• _Material for this task_
+--
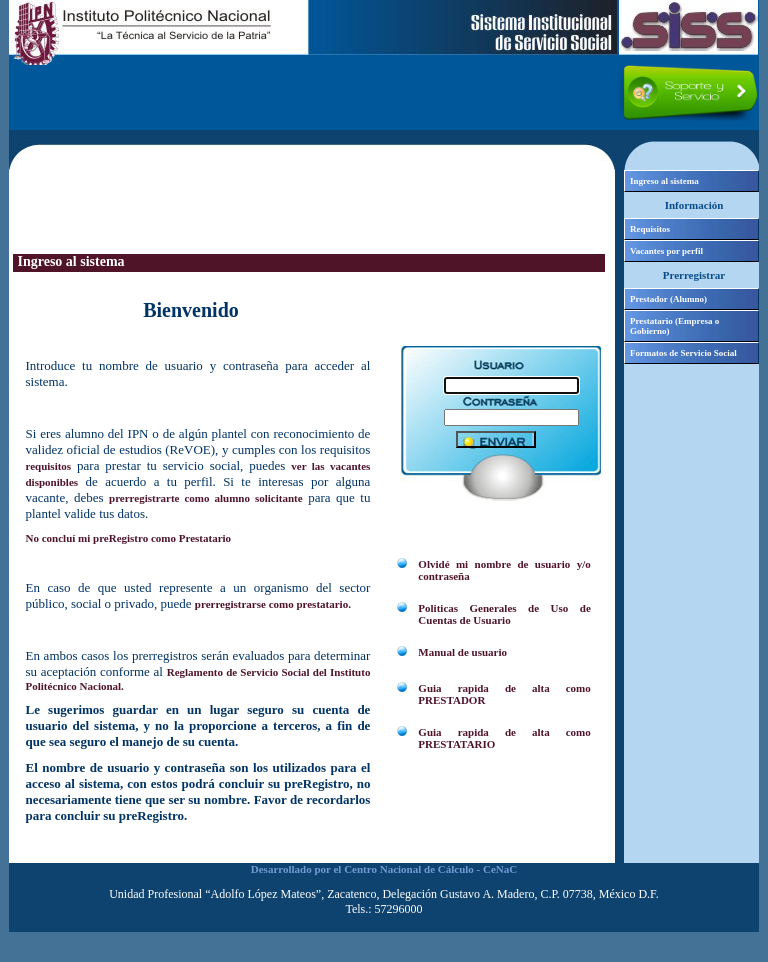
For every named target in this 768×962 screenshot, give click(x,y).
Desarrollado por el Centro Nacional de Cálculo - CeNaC (384, 869)
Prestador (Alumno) (668, 299)
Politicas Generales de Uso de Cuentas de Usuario (504, 614)
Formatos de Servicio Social (683, 353)
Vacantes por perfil (666, 251)
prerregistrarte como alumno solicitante (206, 498)
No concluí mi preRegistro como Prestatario (129, 538)
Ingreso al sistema (664, 181)
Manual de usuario (462, 652)
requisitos (49, 466)
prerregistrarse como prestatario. (273, 604)
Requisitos (650, 229)
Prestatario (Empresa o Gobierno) (674, 326)
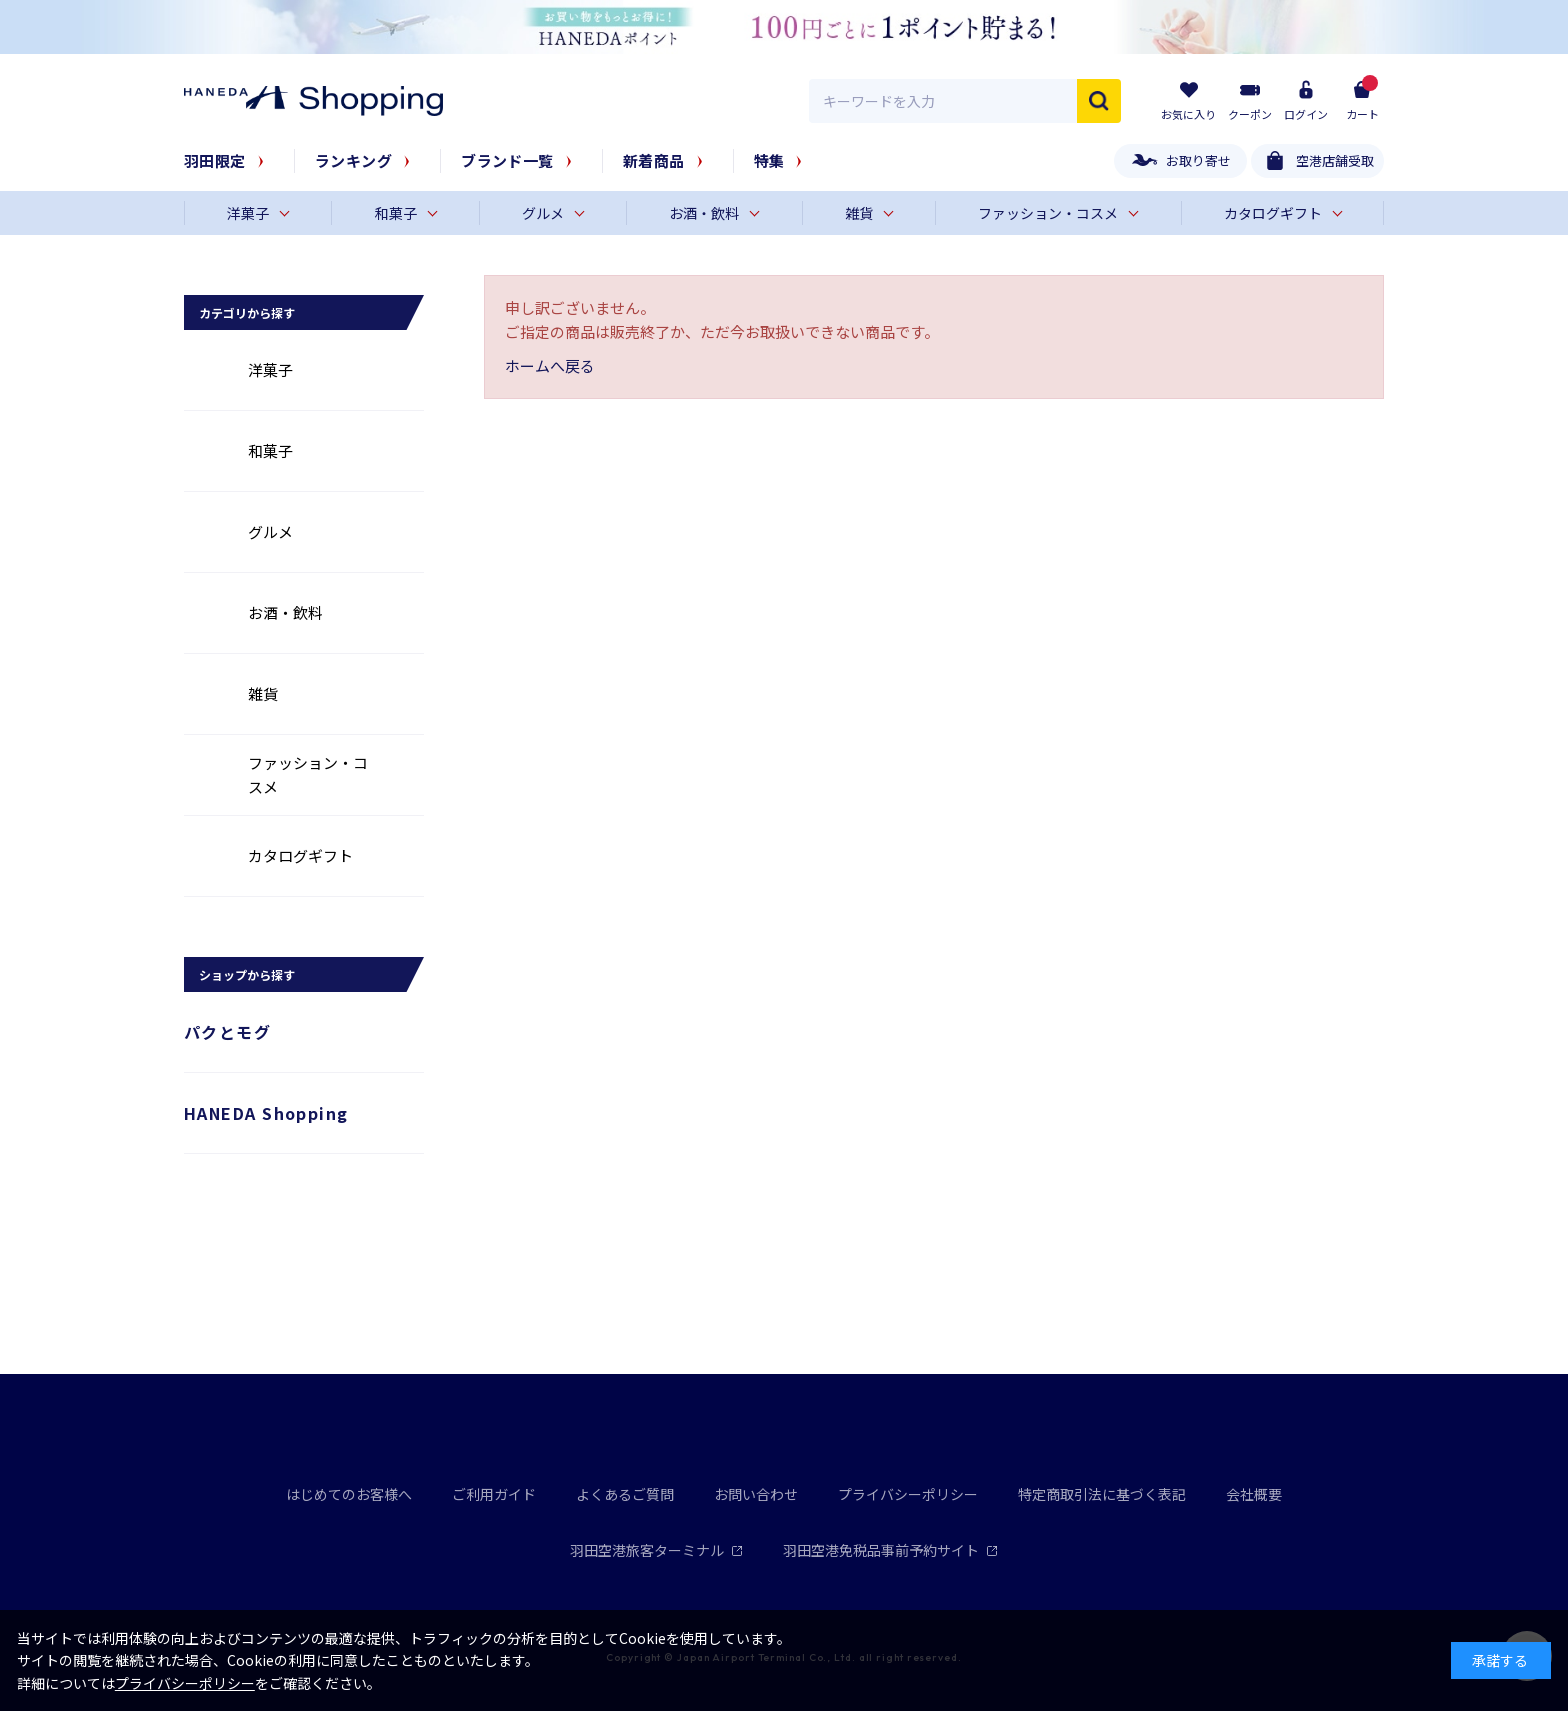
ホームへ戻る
+--
• _Required action_
Exact repetition of the material above is required, with the images removed.

• _Solution for this task_
For every named target in this 768×962 screenshot, give click(x,y).
Desarrollado por el Centro Nacional de Cálculo - CeNaC (384, 869)
Prestador (Alumno) (668, 299)
Politicas Generales de Uso de Cuentas de Usuario (504, 614)
Formatos de Servicio Social (683, 353)
Vacantes por perfil (666, 251)
prerregistrarte como alumno solicitante (206, 498)
No concluí mi preRegistro como Prestatario (129, 538)
Ingreso al sistema (664, 181)
Manual de usuario (462, 652)
requisitos (49, 466)
prerregistrarse como prestatario. (273, 604)
Requisitos (650, 229)
Prestatario (Empresa o Gobierno) (674, 326)
ホームへ戻る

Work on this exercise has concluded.